En una acalorada y confusa sesión en la que se iba votar su confirmación, el jueves el Senado decidió postergar la votación para que este lunes pueda empezar a contestar las preguntas de los legisladores. Algunos recuerdan con desconfianza que hace diez años, cuando representó a Puerto Rico en la Cámara de Representantes de EE UU, The New York Times le acusó de impulsar legislación que beneficiaba a los clientes de su esposa en Wall Street. Este viernes el presidente de la Cámara Baja, Carlos 'Johny Méndez' aseguró que había cabildeado en su oficina para que calificase como «proyecto crítico» las propuestas de sus clientes. Aun así esa cámara aprobó este viernes su nombramiento por un ajustado 26-21, pero no podrá alzarse en el cargo hasta que lo confirme el Senado

En ausencia de su confirmación la Constitución señala como la siguiente en línea de sucesión a la secretaria de Justicia Wanda Vázquez, que ayer insistía por Twitter en no querer el cargo, aunque estuviera dispuesta a asumirlo. Tampoco el pueblo parece quererla a ella. Las redes sociales ya habían reinventado la etiqueta de «RickRenuncia con la que echaron a Rosselló como #WandaRenuncia y prometían echarla de la misma manera.
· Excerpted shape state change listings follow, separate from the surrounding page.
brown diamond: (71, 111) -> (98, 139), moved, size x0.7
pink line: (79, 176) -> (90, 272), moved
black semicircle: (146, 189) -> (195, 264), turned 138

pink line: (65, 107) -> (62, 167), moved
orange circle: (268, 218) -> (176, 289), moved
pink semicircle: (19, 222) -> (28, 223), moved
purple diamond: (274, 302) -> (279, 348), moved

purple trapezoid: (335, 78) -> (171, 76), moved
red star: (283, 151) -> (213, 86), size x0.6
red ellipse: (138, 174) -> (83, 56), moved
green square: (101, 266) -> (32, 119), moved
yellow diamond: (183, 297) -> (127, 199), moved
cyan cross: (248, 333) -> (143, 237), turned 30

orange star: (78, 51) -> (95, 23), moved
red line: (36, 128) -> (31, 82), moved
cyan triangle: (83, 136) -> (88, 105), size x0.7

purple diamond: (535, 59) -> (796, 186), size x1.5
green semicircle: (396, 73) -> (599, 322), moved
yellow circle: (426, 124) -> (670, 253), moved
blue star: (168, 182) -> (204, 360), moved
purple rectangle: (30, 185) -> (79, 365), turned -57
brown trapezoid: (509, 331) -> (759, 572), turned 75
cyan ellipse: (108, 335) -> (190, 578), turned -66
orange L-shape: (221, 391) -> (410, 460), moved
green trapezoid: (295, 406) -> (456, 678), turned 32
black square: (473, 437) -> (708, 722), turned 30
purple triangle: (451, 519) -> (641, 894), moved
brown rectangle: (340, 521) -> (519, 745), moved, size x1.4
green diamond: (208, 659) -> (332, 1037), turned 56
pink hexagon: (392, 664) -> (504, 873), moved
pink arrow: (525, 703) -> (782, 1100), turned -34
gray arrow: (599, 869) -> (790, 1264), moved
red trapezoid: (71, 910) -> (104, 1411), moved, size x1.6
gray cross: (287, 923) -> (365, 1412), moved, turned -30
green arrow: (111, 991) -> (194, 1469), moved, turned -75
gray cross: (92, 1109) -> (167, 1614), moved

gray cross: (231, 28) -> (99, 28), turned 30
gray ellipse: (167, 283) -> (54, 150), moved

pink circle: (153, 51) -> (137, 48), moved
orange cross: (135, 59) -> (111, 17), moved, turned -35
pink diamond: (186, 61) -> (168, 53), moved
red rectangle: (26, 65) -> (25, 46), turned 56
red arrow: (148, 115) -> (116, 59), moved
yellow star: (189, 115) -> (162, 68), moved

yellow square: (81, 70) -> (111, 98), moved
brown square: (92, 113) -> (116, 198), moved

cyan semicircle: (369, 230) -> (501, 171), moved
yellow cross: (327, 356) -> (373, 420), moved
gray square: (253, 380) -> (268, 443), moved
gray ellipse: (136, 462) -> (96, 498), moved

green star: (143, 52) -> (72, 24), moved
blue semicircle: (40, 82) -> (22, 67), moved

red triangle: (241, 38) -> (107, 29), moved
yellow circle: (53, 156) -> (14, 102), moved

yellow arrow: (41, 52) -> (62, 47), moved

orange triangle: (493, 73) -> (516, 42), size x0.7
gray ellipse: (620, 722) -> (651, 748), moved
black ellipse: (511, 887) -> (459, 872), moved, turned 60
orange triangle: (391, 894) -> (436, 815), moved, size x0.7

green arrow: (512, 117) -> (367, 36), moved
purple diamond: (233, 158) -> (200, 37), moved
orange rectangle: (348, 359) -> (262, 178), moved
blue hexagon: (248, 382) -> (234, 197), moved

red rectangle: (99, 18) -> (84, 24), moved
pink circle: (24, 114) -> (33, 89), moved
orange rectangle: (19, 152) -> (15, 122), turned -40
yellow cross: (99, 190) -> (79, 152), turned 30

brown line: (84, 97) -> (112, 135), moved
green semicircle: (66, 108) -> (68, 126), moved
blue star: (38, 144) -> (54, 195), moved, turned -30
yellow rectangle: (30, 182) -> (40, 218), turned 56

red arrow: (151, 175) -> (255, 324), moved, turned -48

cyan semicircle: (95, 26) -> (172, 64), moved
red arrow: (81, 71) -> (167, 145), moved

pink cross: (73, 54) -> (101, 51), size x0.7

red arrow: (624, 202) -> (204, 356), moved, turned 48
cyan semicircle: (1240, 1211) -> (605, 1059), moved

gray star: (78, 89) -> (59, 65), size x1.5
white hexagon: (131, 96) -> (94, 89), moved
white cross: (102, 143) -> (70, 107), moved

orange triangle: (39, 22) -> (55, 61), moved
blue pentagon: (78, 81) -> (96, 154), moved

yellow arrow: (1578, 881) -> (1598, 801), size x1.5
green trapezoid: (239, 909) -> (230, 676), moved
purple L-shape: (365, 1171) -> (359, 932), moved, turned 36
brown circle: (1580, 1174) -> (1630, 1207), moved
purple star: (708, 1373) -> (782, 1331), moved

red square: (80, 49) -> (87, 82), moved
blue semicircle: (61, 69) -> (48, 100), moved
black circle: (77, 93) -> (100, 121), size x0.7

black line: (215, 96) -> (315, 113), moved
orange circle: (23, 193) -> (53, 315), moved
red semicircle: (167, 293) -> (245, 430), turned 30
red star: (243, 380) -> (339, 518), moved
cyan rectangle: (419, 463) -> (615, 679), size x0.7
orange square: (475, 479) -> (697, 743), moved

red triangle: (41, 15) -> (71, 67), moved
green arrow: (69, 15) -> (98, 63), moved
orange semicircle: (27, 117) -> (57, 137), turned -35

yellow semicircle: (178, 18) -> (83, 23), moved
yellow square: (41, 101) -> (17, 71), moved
La crisis de gobierno de Rosselló empezó tras la detención por parte del FBI de dos de sus colaboradores acusados de malversar el dinero de contratos para la reconstrucción de la isla por valor de 17.000 millones de dólares, pero se disparó cuando el Centro de Periodismo Investigativo hizo públicas las conversaciones del gobernador y sus amigos en un chat privado de Telegram. Su lenguaje sexista, misógino y despectivo hizo descargar en las calles la furia y la frustración acumulada tras la tragedia del huracán María hace dos años.

Vázquez podría naufragar en el mismo caldo, al haber enfurecido al pueblo por no haber investigado el abandono de toneladas de víveres abandonados que nunca fueron distribuidos a la población, entre otros males que decidió ignorar. Su gobierno, en el mejor de los casos, comenzaría en un estado de fragilidad que deja el futuro de la isla tan el aire como lo dejó María.